The act enjoyed strong support from the non-Indian peoples of the South, who were eager to gain access to lands inhabited by the southeastern tribes. Christian missionaries protested against the law's passage.
This term was used to discuss the forced relocation of Native Americans from America-claimed states to lands west of the Mississippi River. There was a large amount of resistance from those indigenous people. Cherokee tribes came together as an independent nation to try to stop this relocation; however, they were unsuccessful.
In the early 1800s, the United States government began a systematic effort to remove Native American tribes from the southeast. The Chickasaw, Choctaw, Muscogee-Creek, Seminole, and original Cherokee Nations—referred to as the "Five Civilized Tribes" by Anglo-European settlers in reference to the tribes' adoption of aspects of colonial culture—had been established as autonomous nations in the southeastern United States.
This acculturation (originally proposed by George Washington) was well under way among the Cherokee and Choctaw by the turn of the 19th century.

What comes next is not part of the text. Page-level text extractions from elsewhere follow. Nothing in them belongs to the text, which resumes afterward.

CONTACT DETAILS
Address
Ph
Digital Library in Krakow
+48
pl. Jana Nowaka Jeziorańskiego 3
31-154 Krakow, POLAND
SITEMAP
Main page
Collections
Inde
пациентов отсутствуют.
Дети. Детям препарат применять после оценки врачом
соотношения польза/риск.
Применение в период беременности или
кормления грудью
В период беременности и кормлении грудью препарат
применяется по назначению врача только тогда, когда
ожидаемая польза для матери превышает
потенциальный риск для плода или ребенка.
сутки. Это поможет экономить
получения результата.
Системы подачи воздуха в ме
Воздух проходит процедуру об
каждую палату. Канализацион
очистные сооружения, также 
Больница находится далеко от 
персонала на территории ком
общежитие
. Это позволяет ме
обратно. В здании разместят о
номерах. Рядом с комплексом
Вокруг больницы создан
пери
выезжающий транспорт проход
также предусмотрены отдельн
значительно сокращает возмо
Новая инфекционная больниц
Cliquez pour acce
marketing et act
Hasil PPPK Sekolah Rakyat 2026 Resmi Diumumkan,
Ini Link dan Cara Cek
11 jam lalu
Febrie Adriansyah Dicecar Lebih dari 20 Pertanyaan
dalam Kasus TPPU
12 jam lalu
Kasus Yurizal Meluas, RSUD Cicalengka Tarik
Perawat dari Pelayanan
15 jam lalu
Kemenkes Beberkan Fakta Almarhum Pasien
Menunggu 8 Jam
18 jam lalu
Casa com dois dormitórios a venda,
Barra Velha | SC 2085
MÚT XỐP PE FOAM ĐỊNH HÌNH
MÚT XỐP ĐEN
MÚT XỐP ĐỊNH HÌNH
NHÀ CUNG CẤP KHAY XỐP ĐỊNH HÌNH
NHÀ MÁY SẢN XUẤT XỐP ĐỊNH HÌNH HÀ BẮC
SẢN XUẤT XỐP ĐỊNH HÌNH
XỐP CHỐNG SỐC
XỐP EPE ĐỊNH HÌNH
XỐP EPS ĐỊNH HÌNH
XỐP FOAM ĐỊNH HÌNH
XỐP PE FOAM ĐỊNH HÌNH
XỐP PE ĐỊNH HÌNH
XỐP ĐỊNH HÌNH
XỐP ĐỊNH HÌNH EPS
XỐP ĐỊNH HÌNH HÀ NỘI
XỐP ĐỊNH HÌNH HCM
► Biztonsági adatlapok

In an effort to assimilate with white American culture, Indians were encouraged to "convert to Christianity; learn to speak and read English; and adopt European-style economic practices such as the individual ownership of land and other property (including, in some instances, the ownership of African slaves)."Thomas Jefferson's policy echoed Washington's proposition: respect the Indians' rights to their homelands, and allow the Five Tribes to remain east of the Mississippi provided they adopt Anglo-European behavior and cultural practices. Jefferson encouraged practicing an agriculture-based society. However, Andrew Jackson sought to renew a policy of political and military action for the removal of the Indians from these lands and worked toward enacting a law for Indian removal. In his 1829 State of the Union address, Jackson called for removal.